> **What you should do**
Each line with the word "dans" must appear in the answer, copied from the records.

> **Dataset records**

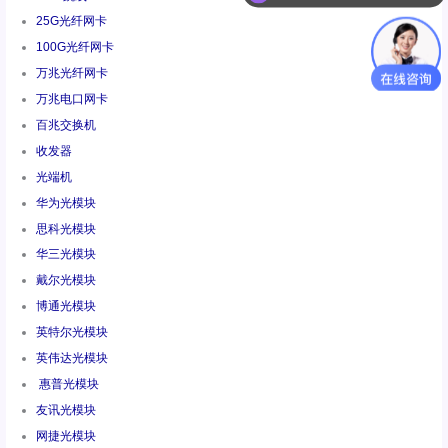
25G光纤网卡
100G光纤网卡
万兆光纤网卡
万兆电口网卡
百兆交换机
收发器
光端机
华为光模块
思科光模块
华三光模块
戴尔光模块
博通光模块
英特尔光模块
英伟达光模块
惠普光模块
友讯光模块
网捷光模块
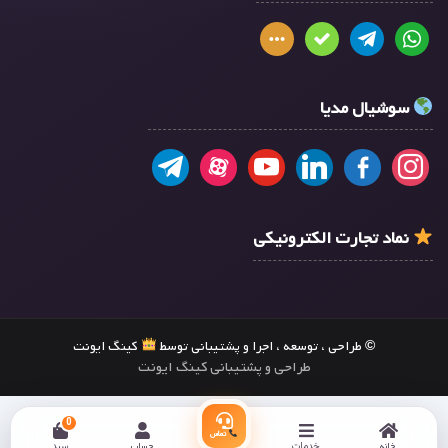
سوشیال مدیا
نماد تجارت الکترونیکی
© طراحی ، توسعه ، اجرا و پشتیبانی توسط
کینگ ایونت
طراحی و پشتیبانی کینگ ایونت
0
تماس
خانه
خدمات
حساب
سبد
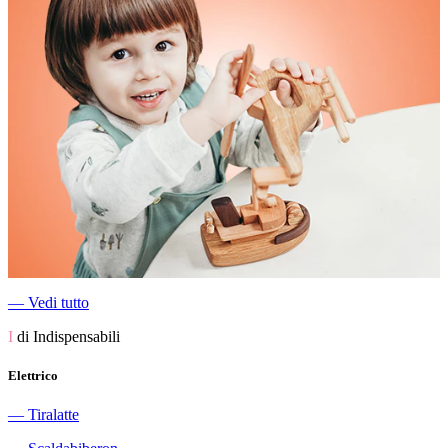
―
Vedi tutto
I
di Indispensabili
Elettrico
―
Tiralatte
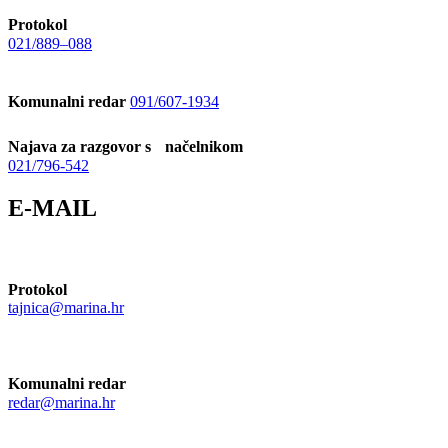
Protokol
021/889–088
Komunalni redar
091/607-1934
Najava za razgovor s načelnikom
021/796-542
E-MAIL
Protokol
tajnica@marina.hr
Komunalni redar
redar@marina.hr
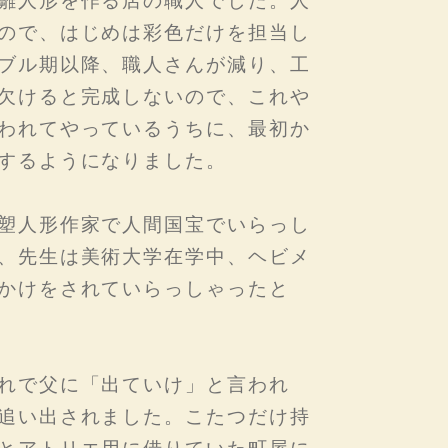
雛人形を作る店の職人でした。人
ので、はじめは彩色だけを担当し
ブル期以降、職人さんが減り、工
欠けると完成しないので、これや
われてやっているうちに、最初か
するようになりました。
塑人形作家で人間国宝でいらっし
、先生は美術大学在学中、ヘビメ
かけをされていらっしゃったと
れで父に「出ていけ」と言われ
追い出されました。こたつだけ持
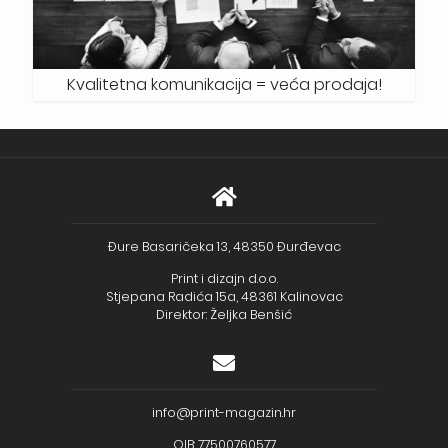
Kvalitetna komunikacija = veća prodaja!
Đure Basaričeka 13, 48350 Đurđevac
Print i dizajn d.o.o.
Stjepana Radića 15a, 48361 Kalinovac
Direktor: Željka Benšić
info@print-magazin.hr
OIB: 77500760577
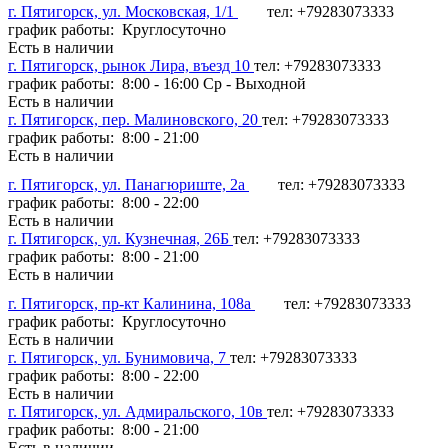
г. Пятигорск, ул. Московская, 1/1
тел: +79283073333
график работы: Круглосуточно
Есть в наличии
г. Пятигорск, рынок Лира, въезд 10
тел: +79283073333
график работы: 8:00 - 16:00 Ср - Выходной
Есть в наличии
г. Пятигорск, пер. Малиновского, 20
тел: +79283073333
график работы: 8:00 - 21:00
Есть в наличии
г. Пятигорск, ул. Панагюриште, 2а
тел: +79283073333
график работы: 8:00 - 22:00
Есть в наличии
г. Пятигорск, ул. Кузнечная, 26Б
тел: +79283073333
график работы: 8:00 - 21:00
Есть в наличии
г. Пятигорск, пр-кт Калинина, 108а
тел: +79283073333
график работы: Круглосуточно
Есть в наличии
г. Пятигорск, ул. Бунимовича, 7
тел: +79283073333
график работы: 8:00 - 22:00
Есть в наличии
г. Пятигорск, ул. Адмиральского, 10в
тел: +79283073333
график работы: 8:00 - 21:00
Есть в наличии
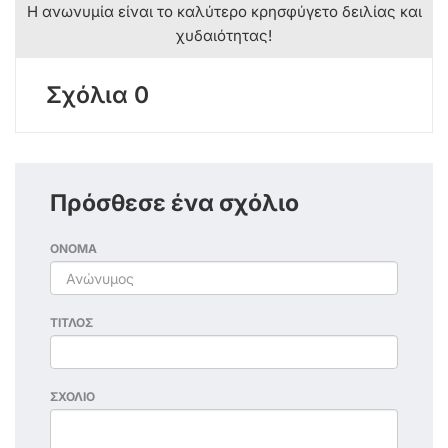
Η ανωνυμία είναι το καλύτερο κρησφύγετο δειλίας και
χυδαιότητας!
Σχόλια 0
Πρόσθεσε ένα σχόλιο
ΟΝΟΜΑ
ΤΙΤΛΟΣ
ΣΧΟΛΙΟ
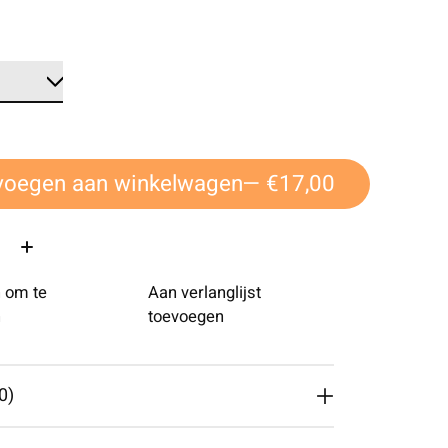
voegen aan winkelwagen
— €17,00
 om te
Aan verlanglijst
n
toevoegen
0)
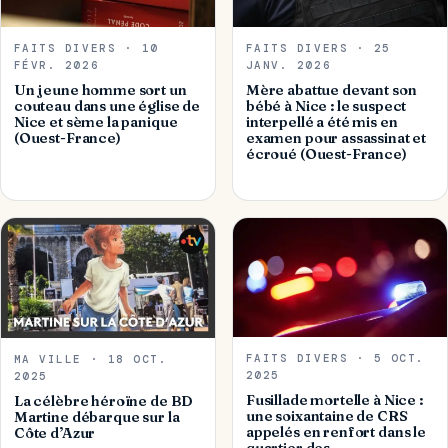
FAITS DIVERS · 10
FAITS DIVERS · 25
FÉVR. 2026
JANV. 2026
Un jeune homme sort un
Mère abattue devant son
couteau dans une église de
bébé à Nice : le suspect
Nice et sème la panique
interpellé a été mis en
(Ouest-France)
examen pour assassinat et
écroué (Ouest-France)
FAITS DIVERS · 5 OCT.
MA VILLE · 18 OCT.
2025
2025
Fusillade mortelle à Nice :
La célèbre héroïne de BD
une soixantaine de CRS
Martine débarque sur la
appelés en renfort dans le
Côte d’Azur
quartier des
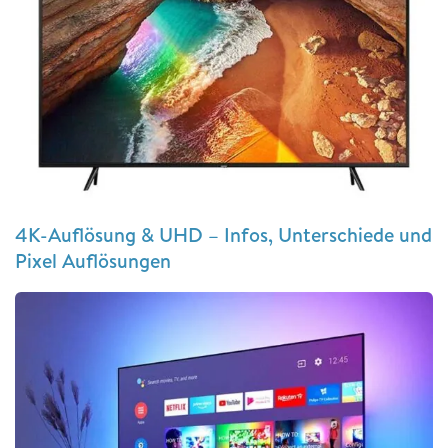
4K-Auflösung & UHD – Infos, Unterschiede und
Pixel Auflösungen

> **Written answer**
couteau dans une église de
appelés en renfort dans le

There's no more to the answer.